» **Your instructions**:
Restate all of the following data exactly, keeping any images out of the copy.

==================================================

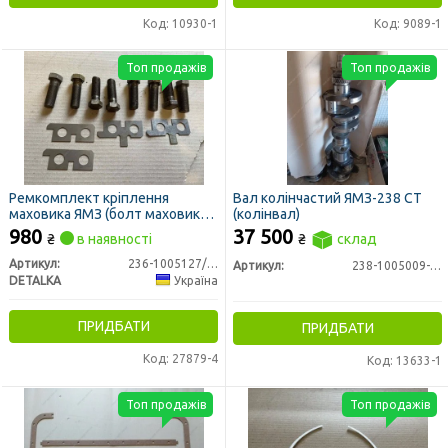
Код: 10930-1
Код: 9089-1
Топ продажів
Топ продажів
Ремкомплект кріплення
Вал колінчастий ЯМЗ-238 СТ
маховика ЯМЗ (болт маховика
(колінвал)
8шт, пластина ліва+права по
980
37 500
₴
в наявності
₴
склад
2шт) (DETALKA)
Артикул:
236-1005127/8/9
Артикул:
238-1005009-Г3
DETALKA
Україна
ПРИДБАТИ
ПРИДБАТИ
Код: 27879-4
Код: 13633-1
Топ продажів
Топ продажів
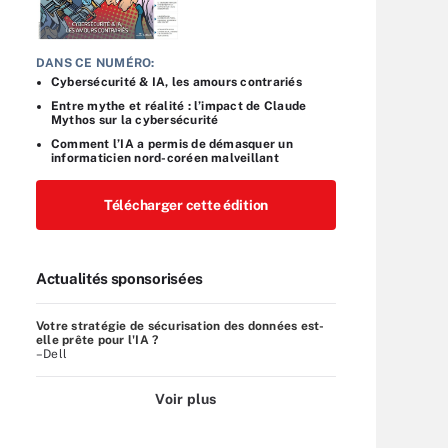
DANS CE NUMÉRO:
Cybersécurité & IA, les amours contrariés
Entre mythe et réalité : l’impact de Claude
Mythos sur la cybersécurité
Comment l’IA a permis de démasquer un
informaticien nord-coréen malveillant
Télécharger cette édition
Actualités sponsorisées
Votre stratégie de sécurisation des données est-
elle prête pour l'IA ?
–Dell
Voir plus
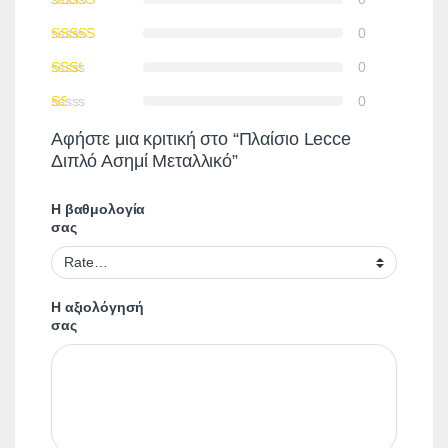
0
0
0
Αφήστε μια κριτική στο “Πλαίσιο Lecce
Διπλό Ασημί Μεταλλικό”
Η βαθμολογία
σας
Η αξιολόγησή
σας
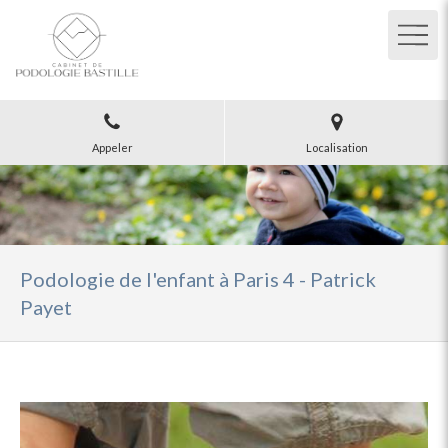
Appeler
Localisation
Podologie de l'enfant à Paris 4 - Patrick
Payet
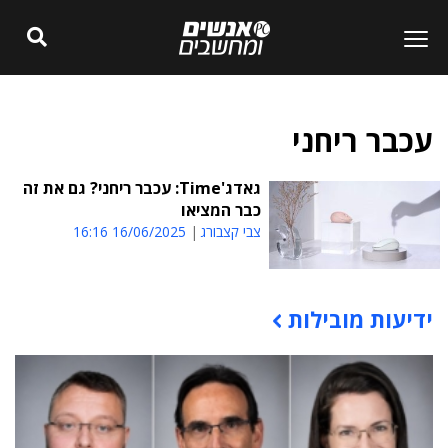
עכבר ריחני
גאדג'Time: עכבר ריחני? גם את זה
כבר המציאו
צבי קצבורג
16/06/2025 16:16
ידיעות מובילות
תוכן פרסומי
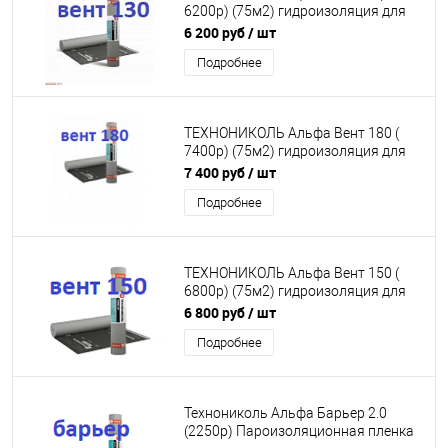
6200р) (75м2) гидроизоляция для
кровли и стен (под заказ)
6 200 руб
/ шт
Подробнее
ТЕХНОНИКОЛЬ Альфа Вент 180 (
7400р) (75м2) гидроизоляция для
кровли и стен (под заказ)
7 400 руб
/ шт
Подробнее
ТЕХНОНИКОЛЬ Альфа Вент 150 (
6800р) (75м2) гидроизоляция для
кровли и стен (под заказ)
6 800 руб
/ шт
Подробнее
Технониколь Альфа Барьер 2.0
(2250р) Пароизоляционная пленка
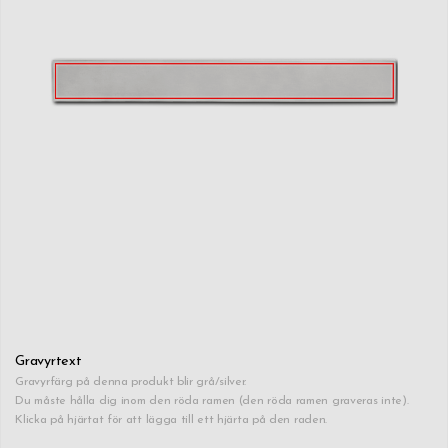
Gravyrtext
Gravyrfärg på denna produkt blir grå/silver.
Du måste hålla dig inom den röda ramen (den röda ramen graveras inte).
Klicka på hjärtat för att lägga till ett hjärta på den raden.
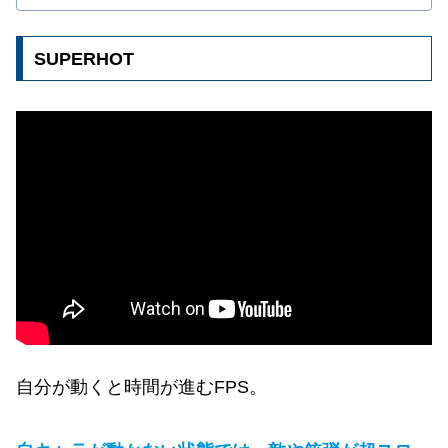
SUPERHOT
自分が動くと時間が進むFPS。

==================================================

» **Output of the task**:
Код: 10930-1
Код: 9089-1
Топ продажів
Топ продажів
Ремкомплект кріплення
Вал колінчастий ЯМЗ-238 СТ
маховика ЯМЗ (болт маховика
(колінвал)
8шт, пластина ліва+права по
980
37 500
₴
в наявності
₴
склад
2шт) (DETALKA)
Артикул:
236-1005127/8/9
Артикул:
238-1005009-Г3
DETALKA
Україна
ПРИДБАТИ
ПРИДБАТИ
Код: 27879-4
Код: 13633-1
Топ продажів
Топ продажів
DANS CE NUMÉRO:
Cybersécurité & IA, les amours contrariés
Entre mythe et réalité : l’impact de Claude
Mythos sur la cybersécurité
Comment l’IA a permis de démasquer un
informaticien nord-coréen malveillant
Télécharger cette édition
Actualités sponsorisées
Votre stratégie de sécurisation des données est-
elle prête pour l'IA ?
–Dell
Voir plus
0
0
0
Αφήστε μια κριτική στο “Πλαίσιο Lecce
Διπλό Ασημί Μεταλλικό”
Η βαθμολογία
σας
Η αξιολόγησή
σας
Appeler
Localisation
Podologie de l'enfant à Paris 4 - Patrick
Payet
עכבר ריחני
גאדג'Time: עכבר ריחני? גם את זה
כבר המציאו
צבי קצבורג
16/06/2025 16:16
ידיעות מובילות
תוכן פרסומי
6200р) (75м2) гидроизоляция для
кровли и стен (под заказ)
6 200 руб
/ шт
Подробнее
ТЕХНОНИКОЛЬ Альфа Вент 180 (
7400р) (75м2) гидроизоляция для
кровли и стен (под заказ)
7 400 руб
/ шт
Подробнее
ТЕХНОНИКОЛЬ Альфа Вент 150 (
6800р) (75м2) гидроизоляция для
кровли и стен (под заказ)
6 800 руб
/ шт
Подробнее
Технониколь Альфа Барьер 2.0
(2250р) Пароизоляционная пленка
Gravyrtext
Gravyrfärg på denna produkt blir grå/silver.
Du måste hålla dig inom den röda ramen (den röda ramen graveras inte).
Klicka på hjärtat för att lägga till ett hjärta på den raden.
SUPERHOT
自分が動くと時間が進むFPS。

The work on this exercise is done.